Albiflorin Relieves Intervertebral Disc Degeneration Through Inhibiting Nucleus Pulposus Cell via the p38 MAPK/NF-κB Pathway.

BACKGROUND: As a chronic musculoskeletal disorder, intervertebral disc degeneration (IDD) is a leading cause of low back pain. Inflammatory response plays a key role in the IDD progression. Albiflorin (AF), a bioactive compound derived from Paeonia lactiflora, exhibits anti-inflammatory effects in various diseases. However, the effects of AF on IDD remain unexplored. This study explored the protective effect of AF against IDD and elucidate its possible mechanisms. METHODS: Nucleus pulposus (NP) cells were stimulated with lipopolysaccharide (LPS ) for 24 h to establish the IDD cell model, followed by AF or p38MAPK agonist (P79350) treatment. Cell viability and apoptosis were evaluated using 5-ethynyl-2'-deoxyuridine (EdU) assay and flow cytometry analysis, respectively.

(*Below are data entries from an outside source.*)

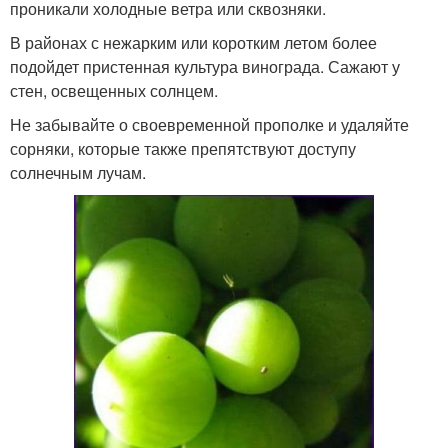
проникали холодные ветра или сквозняки.
В районах с нежарким или коротким летом более
подойдет пристенная культура винограда. Сажают у
стен, освещенных солнцем.
Не забывайте о своевременной прополке и удаляйте
сорняки, которые также препятствуют доступу
солнечным лучам.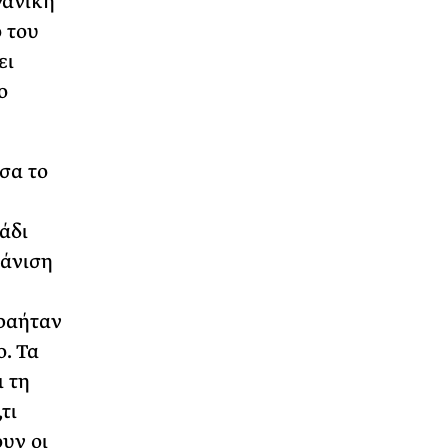
γανική
 του
ει
ο
σα το
άδι
φάνιση
ραήταν
ο. Τα
ι τη
τι
υν οι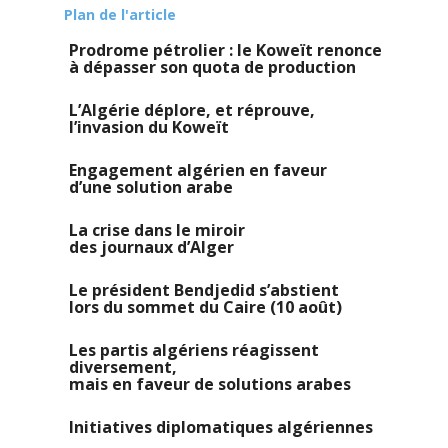
Plan de l'article
Prodrome pétrolier : le Koweït renonce
à dépasser son quota de production
L’Algérie déplore, et réprouve,
l’invasion du Koweït
Engagement algérien en faveur
d’une solution arabe
La crise dans le miroir
des journaux d’Alger
Le président Bendjedid s’abstient
lors du sommet du Caire (10 août)
Les partis algériens réagissent
diversement,
mais en faveur de solutions arabes
Initiatives diplomatiques algériennes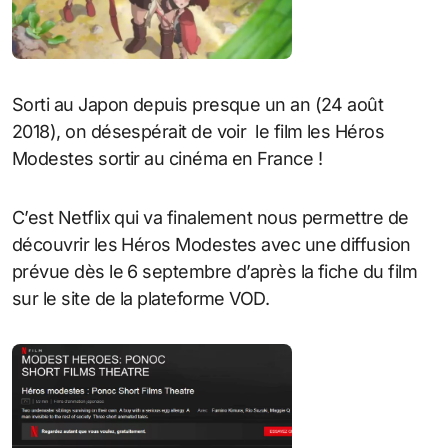
Sorti au Japon depuis presque un an (24 août
2018), on désespérait de voir le film les Héros
Modestes sortir au cinéma en France !
C’est Netflix qui va finalement nous permettre de
découvrir les Héros Modestes avec une diffusion
prévue dès le 6 septembre d’après la fiche du film
sur le site de la plateforme VOD.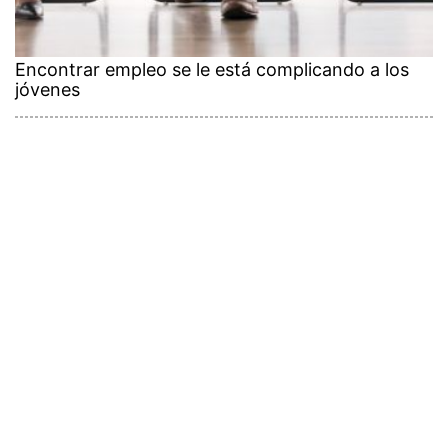
Encontrar empleo se le está complicando a los
jóvenes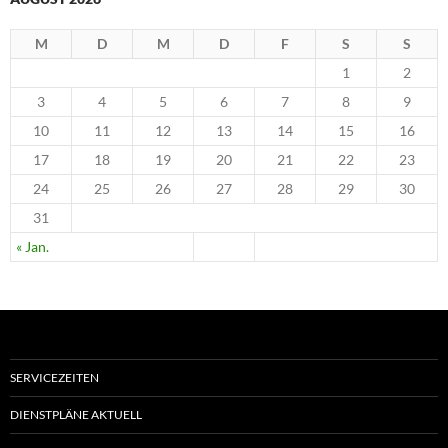
M
D
M
D
F
S
S
1
2
3
4
5
6
7
8
9
10
11
12
13
14
15
16
17
18
19
20
21
22
23
24
25
26
27
28
29
30
31
« Jan.
SERVICEZEITEN
DIENSTPLÄNE AKTUELL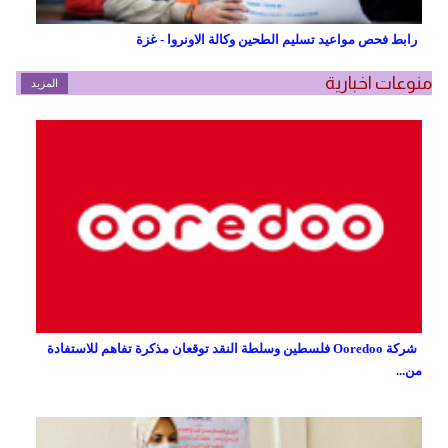
رابط فحص مواعيد تسليم الطحين وكالة الاونروا - غزة
منوعات اخبارية
المزيد
شركة Ooredoo فلسطين وسلطة النقد توقعان مذكرة تفاهم للاستفادة
من...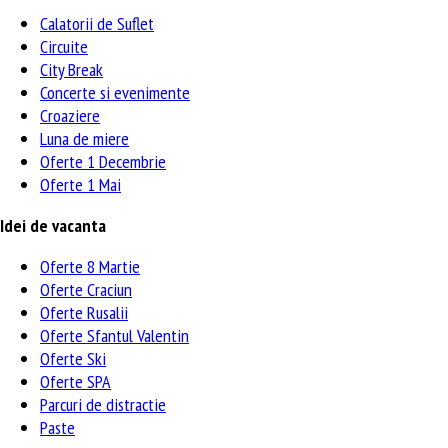
Calatorii de Suflet
Circuite
City Break
Concerte si evenimente
Croaziere
Luna de miere
Oferte 1 Decembrie
Oferte 1 Mai
Idei de vacanta
Oferte 8 Martie
Oferte Craciun
Oferte Rusalii
Oferte Sfantul Valentin
Oferte Ski
Oferte SPA
Parcuri de distractie
Paste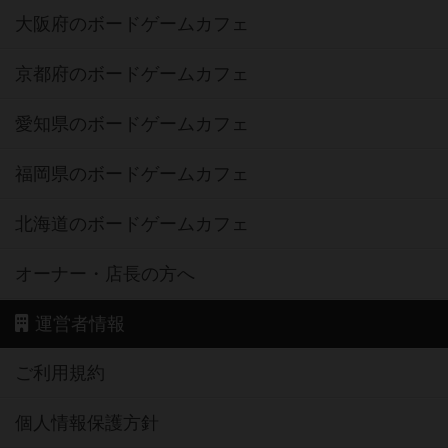
大阪府のボードゲームカフェ
京都府のボードゲームカフェ
愛知県のボードゲームカフェ
福岡県のボードゲームカフェ
北海道のボードゲームカフェ
オーナー・店長の方へ
運営者情報
ご利用規約
個人情報保護方針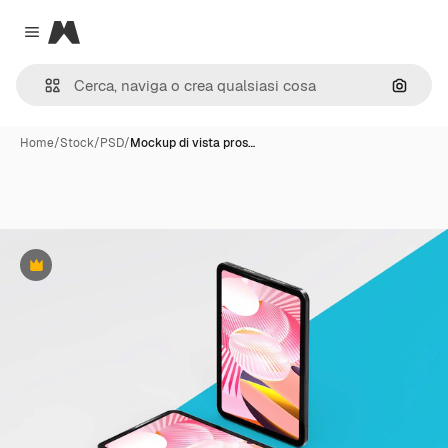
Magnific
Close menu
Cerca 
Home
/
Stock
/
PSD
/
Mockup di vista pros…
Premium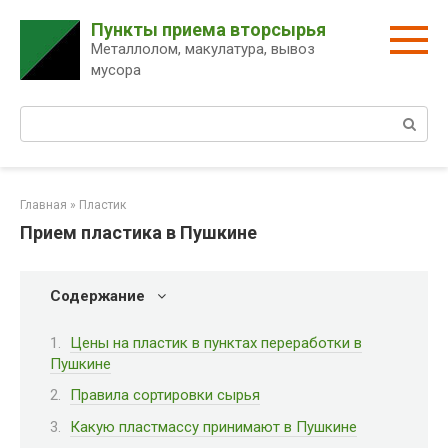
Перейти
Пункты приема вторсырья
к
Металлолом, макулатура, вывоз
контенту
мусора
Поиск:
Главная
»
Пластик
Прием пластика в Пушкине
Содержание
Цены на пластик в пунктах переработки в
Пушкине
Правила сортировки сырья
Какую пластмассу принимают в Пушкине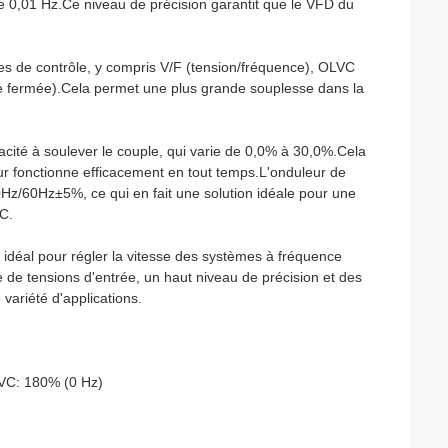
 0,01 Hz.Ce niveau de précision garantit que le VFD du
es de contrôle, y compris V/F (tension/fréquence), OLVC
cle fermée).Cela permet une plus grande souplesse dans la
acité à soulever le couple, qui varie de 0,0% à 30,0%.Cela
ur fonctionne efficacement en tout temps.L'onduleur de
Hz/60Hz±5%, ce qui en fait une solution idéale pour une
VC.
 idéal pour régler la vitesse des systèmes à fréquence
de tensions d'entrée, un haut niveau de précision et des
variété d'applications.
LVC: 180% (0 Hz)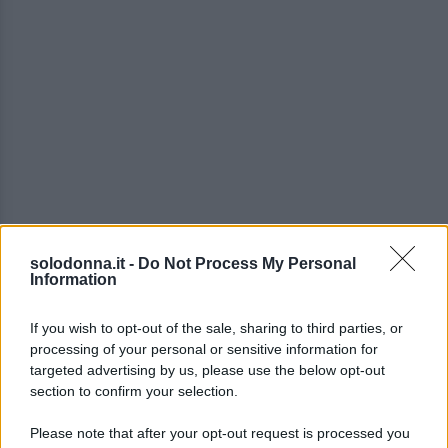
solodonna.it -
Do Not Process My Personal
Information
If you wish to opt-out of the sale, sharing to third parties, or
processing of your personal or sensitive information for
La
fama mondiale
arriva nel
1998
, quando, a dodici
targeted advertising by us, please use the below opt-out
anni, interpreta il doppio
ruolo di due gemelle
section to confirm your selection.
separate alla nascita nel film
Genitori in trappola
,
Please note that after your opt-out request is processed you
performance che la consacra come una delle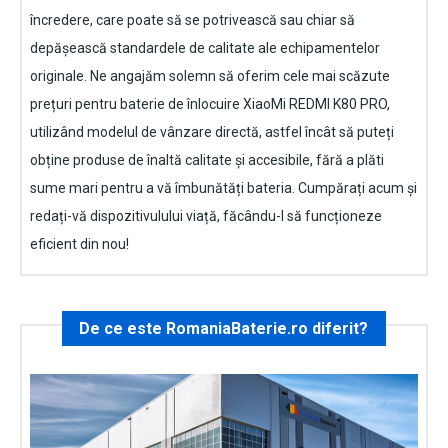
încredere, care poate să se potrivească sau chiar să
depășească standardele de calitate ale echipamentelor
originale. Ne angajăm solemn să oferim cele mai scăzute
prețuri pentru baterie de înlocuire
XiaoMi REDMI K80 PRO
,
utilizând modelul de vânzare directă, astfel încât să puteți
obține produse de înaltă calitate și accesibile, fără a plăti
sume mari pentru a vă îmbunătăți bateria. Cumpărați acum și
redați-vă dispozitivulului viață, făcându-l să funcționeze
eficient din nou!
De ce este RomaniaBaterie.ro diferit?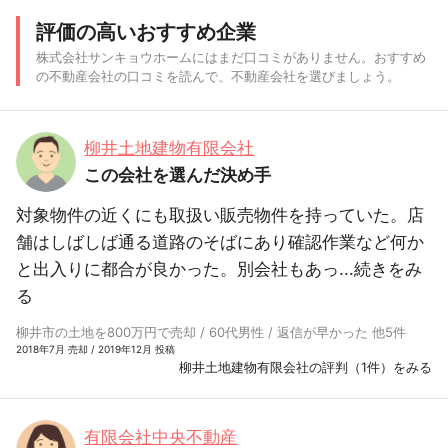
評価の高いおすすめ企業
株式会社サンキョウホームにはまだ口コミがありません。おすすめ
の不動産会社の口コミを読んで、不動産会社を選びましょう。
柳井土地建物有限会社
この会社を選んだ決め手
対象物件の近くにも取扱い販売物件を持っていた。店
舗はしばしば通る道路のそばにあり確認作業など何か
と出入りに都合が良かった。別会社もあっ...
続きをみ
る
柳井市の土地を800万円で売却 / 60代男性 / 返信が早かった 他5件
2018年7月 売却 / 2019年12月 投稿
柳井土地建物有限会社の評判（1件）をみる
有限会社中央不動産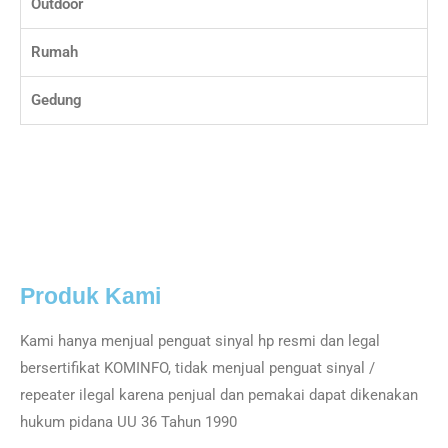
Outdoor
Rumah
Gedung
Produk Kami
Kami hanya menjual penguat sinyal hp resmi dan legal
bersertifikat KOMINFO, tidak menjual penguat sinyal /
repeater ilegal karena penjual dan pemakai dapat dikenakan
hukum pidana UU 36 Tahun 1990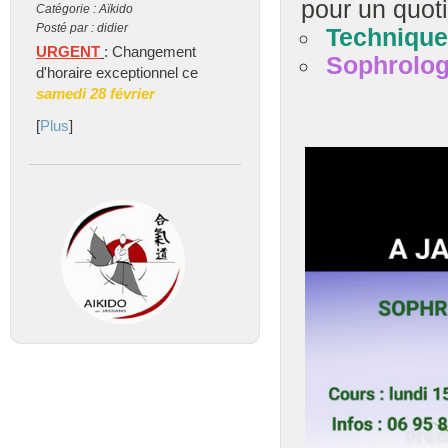
pour un quoti
Catégorie : Aïkido
Posté par : didier
Technique
URGENT
: Changement
Sophrolog
d'horaire exceptionnel ce
samedi 28 février
[
Plus
]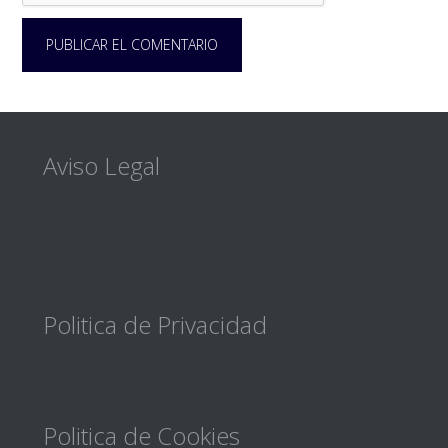
Footer
Aviso Legal
Politica de Privacidad
Politica de Cookies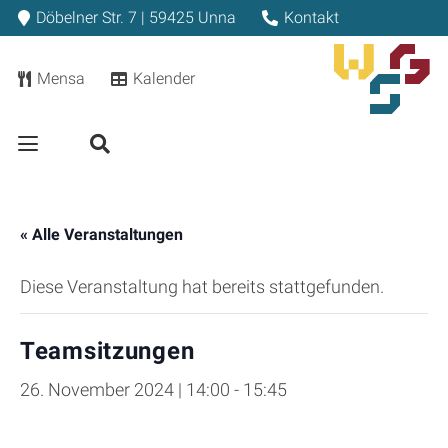
Döbelner Str. 7 | 59425 Unna
Kontakt
Mensa
Kalender
« Alle Veranstaltungen
Diese Veranstaltung hat bereits stattgefunden.
Teamsitzungen
26. November 2024 | 14:00
-
15:45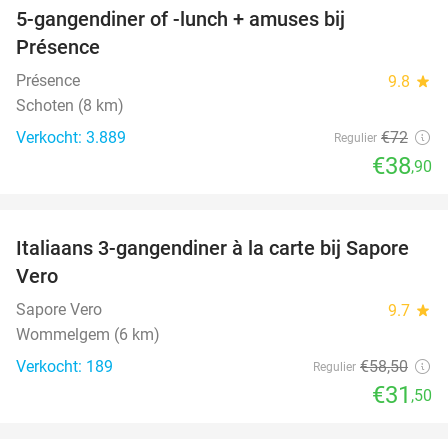
5-gangendiner of -lunch + amuses bij
46%
Présence
Présence
9.8
star
Schoten (8 km)
Verkocht: 3.889
€72
Regulier
€38
,90
favorite_border
Italiaans 3-gangendiner à la carte bij Sapore
46%
Vero
Sapore Vero
9.7
star
Wommelgem (6 km)
Verkocht: 189
€58
,50
Regulier
€31
,50
favorite_border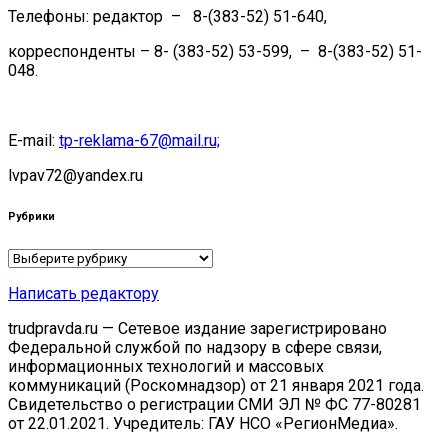
Телефоны: редактор – 8-(383-52) 51-640,
корреспонденты – 8- (383-52) 53-599, – 8-(383-52) 51-
048.
E-mail:
tp-reklama-67@mail.ru;
lvpav72@yandex.ru
Рубрики
Рубрики
Написать редактору
trudpravda.ru — Сетевое издание зарегистрировано
Федеральной службой по надзору в сфере связи,
информационных технологий и массовых
коммуникаций (Роскомнадзор) от 21 января 2021 года.
Свидетельство о регистрации СМИ ЭЛ № ФС 77-80281
от 22.01.2021. Учредитель: ГАУ НСО «РегионМедиа».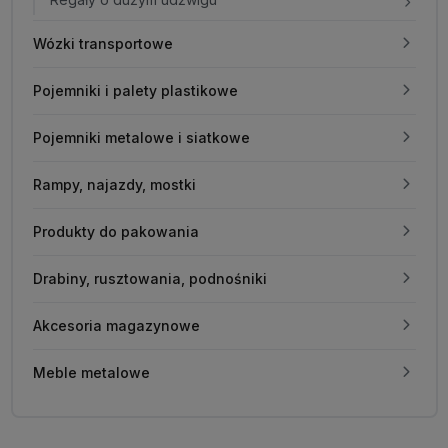
Wózki transportowe
Pojemniki i palety plastikowe
Pojemniki metalowe i siatkowe
Rampy, najazdy, mostki
Produkty do pakowania
Drabiny, rusztowania, podnośniki
Akcesoria magazynowe
Meble metalowe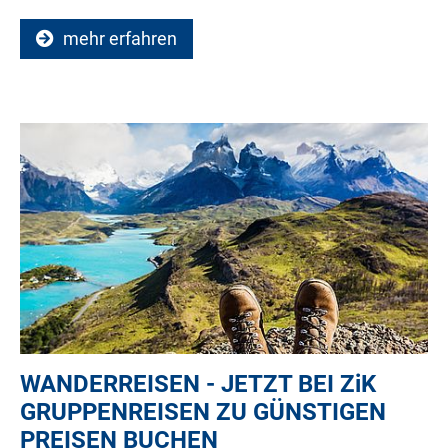
mehr erfahren
WANDERREISEN - JETZT BEI
ZiK
GRUPPENREISEN ZU GÜNSTIGEN
PREISEN BUCHEN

Levels of the Inflammatory cytokines (tumor necrosis factor alpha, TNF-α; interleukin-1beta, IL-1β; IL-6) were assessed by enzyme-linked immunosorbent assay (ELISA). The mRNA levels of B-cell lymphoma-2 (Bcl-2), Bcl-2-Associated X (Bax), aggrecan, and collagen type II was analyzed by reverse transcriptase-quantitative polymerase chain reaction (RT-qPCR), while their protein levels were determined by western blot assay. RESULTS: LPS induction remarkably inhibited NP cell proliferation (p < 0.001) and induced apoptosis (p < 0.001), which were significantly reversed by AF dose-dependently. Furthermore, AF treatment dose-dependently decreased extracellular matrix (ECM) degradation and inflammatory factors secretion in LPS-induced NP cells, evidenced by enhanced aggrecan and collagen type II protein expression (all p < 0.01), and reduced TNF-α, IL-1β, and IL-6 section (all p < 0.05). Mechanistically, AF exerted its protective effects by suppressing the p38 mitogen-activated protein kinase (MAPK)/nuclear factor κB (NF-κB) signaling pathway, as evidenced by reduced phosphorylation of p38 and p65 (all p < 0.01). Notably, co-treatment with P79350 partially abolished the protective effects of AF against LPS-induced NP cell damage. CONCLUSION: AF relieved IDD through repressing NP cell apoptosis, inflammatory response, and ECM degradation through the p38 MAPK/NF-κB pathway, indicating that it is a potential IDD therapeutic agent.